# Task goal
What follows is a set of entries. Give them again exactly, without the pictures.

# Records to use

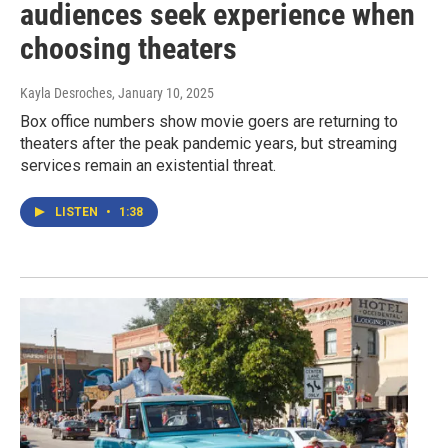
audiences seek experience when
choosing theaters
Kayla Desroches
, January 10, 2025
Box office numbers show movie goers are returning to
theaters after the peak pandemic years, but streaming
services remain an existential threat.
LISTEN
•
1:38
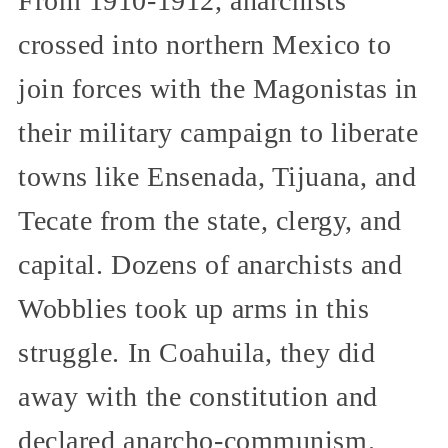
From 1910-1912, anarchists
crossed into northern Mexico to
join forces with the Magonistas in
their military campaign to liberate
towns like Ensenada, Tijuana, and
Tecate from the state, clergy, and
capital. Dozens of anarchists and
Wobblies took up arms in this
struggle. In Coahuila, they did
away with the constitution and
declared anarcho-communism.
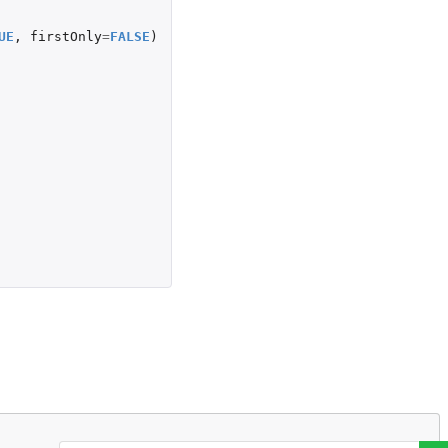
UE
,
firstOnly
=
FALSE
)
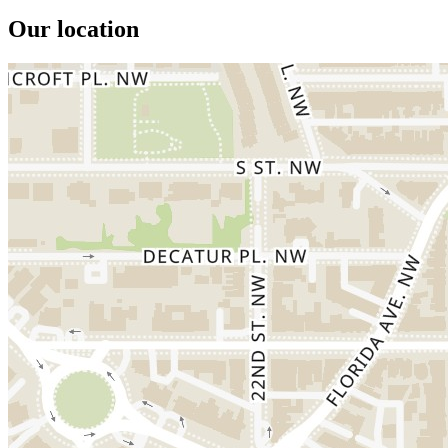
Our location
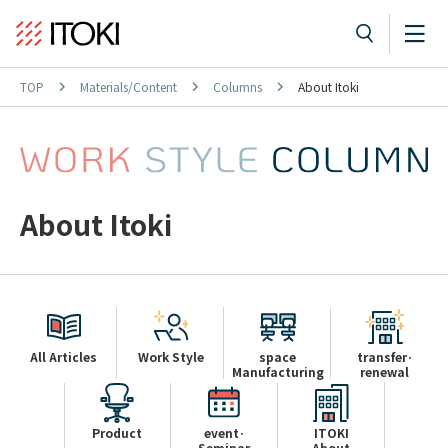
TOP
Materials/Content
Columns
About Itoki
About Itoki
All Articles
Work Style
space
transfer·
Manufacturing
renewal
Product
event·
ITOKI
Seminar
About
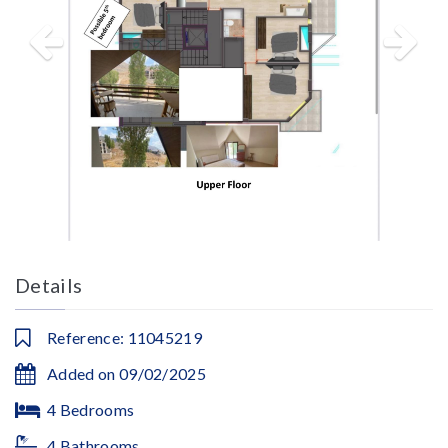
Details
Reference: 11045219
Added on 09/02/2025
4 Bedrooms
4 Bathrooms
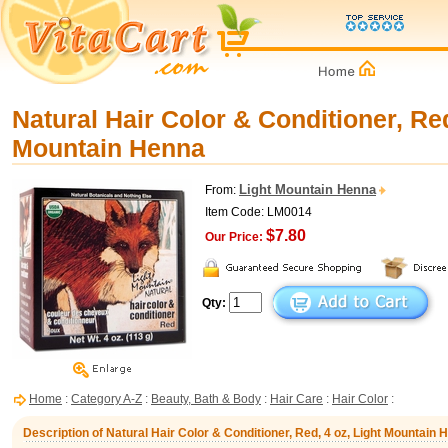
Natural Hair Color & Conditioner, Red
Mountain Henna
Light Mountain Henna
From:
Item Code: LM0014
$7.80
Our Price:
Qty:
Home
:
Category A-Z
:
Beauty, Bath & Body
:
Hair Care
:
Hair Color
:
Description of Natural Hair Color & Conditioner, Red, 4 oz, Light Mountain 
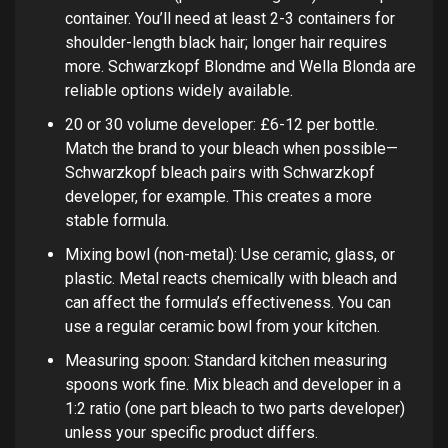
container. You’ll need at least 2-3 containers for
shoulder-length black hair; longer hair requires
more. Schwarzkopf Blondme and Wella Blonda are
reliable options widely available.
20 or 30 volume developer: £6-12 per bottle.
Match the brand to your bleach when possible—
Schwarzkopf bleach pairs with Schwarzkopf
developer, for example. This creates a more
stable formula.
Mixing bowl (non-metal): Use ceramic, glass, or
plastic. Metal reacts chemically with bleach and
can affect the formula’s effectiveness. You can
use a regular ceramic bowl from your kitchen.
Measuring spoon: Standard kitchen measuring
spoons work fine. Mix bleach and developer in a
1:2 ratio (one part bleach to two parts developer)
unless your specific product differs.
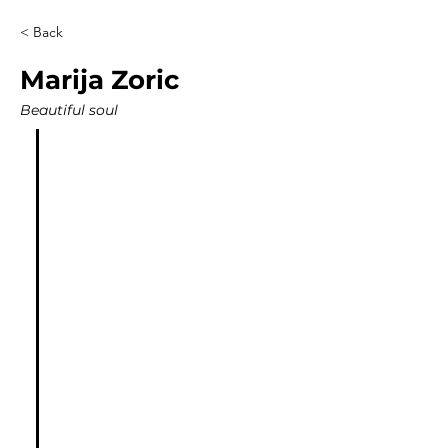
< Back
Marija Zoric
Beautiful soul
"I had a Quantum Healing 
session with Jon and I was 
blown away with how much 
value he is giving in just one 
session. This was exactly what I 
needed, when I needed it.
I felt so safe while he was 
guiding me throughout the 
process. We had some laughs, 
some tears. A lot of healing 
took place and I got my 
personal song which will 
always remind me of that 
experience and healing I had. It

# Solution to the exercise
audiences seek experience when
choosing theaters
Kayla Desroches
, January 10, 2025
Box office numbers show movie goers are returning to
theaters after the peak pandemic years, but streaming
services remain an existential threat.
LISTEN
•
1:38
From 1910-1912, anarchists
crossed into northern Mexico to
join forces with the Magonistas in
their military campaign to liberate
towns like Ensenada, Tijuana, and
Tecate from the state, clergy, and
capital. Dozens of anarchists and
Wobblies took up arms in this
struggle. In Coahuila, they did
away with the constitution and
declared anarcho-communism.
UE
,
firstOnly
=
FALSE
)
Our location
TOP
Materials/Content
Columns
About Itoki
About Itoki
All Articles
Work Style
space
transfer·
Manufacturing
renewal
Product
event·
ITOKI
Seminar
About
Details
Reference: 11045219
Added on 09/02/2025
4 Bedrooms
4 Bathrooms
Natural Hair Color & Conditioner, Red
Mountain Henna
Light Mountain Henna
From:
Item Code: LM0014
$7.80
Our Price:
Qty:
Home
:
Category A-Z
:
Beauty, Bath & Body
:
Hair Care
:
Hair Color
:
Description of Natural Hair Color & Conditioner, Red, 4 oz, Light Mountain 
container. You’ll need at least 2-3 containers for
shoulder-length black hair; longer hair requires
more. Schwarzkopf Blondme and Wella Blonda are
reliable options widely available.
20 or 30 volume developer: £6-12 per bottle.
Match the brand to your bleach when possible—
Schwarzkopf bleach pairs with Schwarzkopf
developer, for example. This creates a more
stable formula.
Mixing bowl (non-metal): Use ceramic, glass, or
plastic. Metal reacts chemically with bleach and
can affect the formula’s effectiveness. You can
use a regular ceramic bowl from your kitchen.
Measuring spoon: Standard kitchen measuring
spoons work fine. Mix bleach and developer in a
1:2 ratio (one part bleach to two parts developer)
unless your specific product differs.
< Back
Marija Zoric
Beautiful soul
"I had a Quantum Healing 
session with Jon and I was 
blown away with how much 
value he is giving in just one 
session. This was exactly what I 
needed, when I needed it.
I felt so safe while he was 
guiding me throughout the 
process. We had some laughs, 
some tears. A lot of healing 
took place and I got my 
personal song which will 
always remind me of that 
experience and healing I had. It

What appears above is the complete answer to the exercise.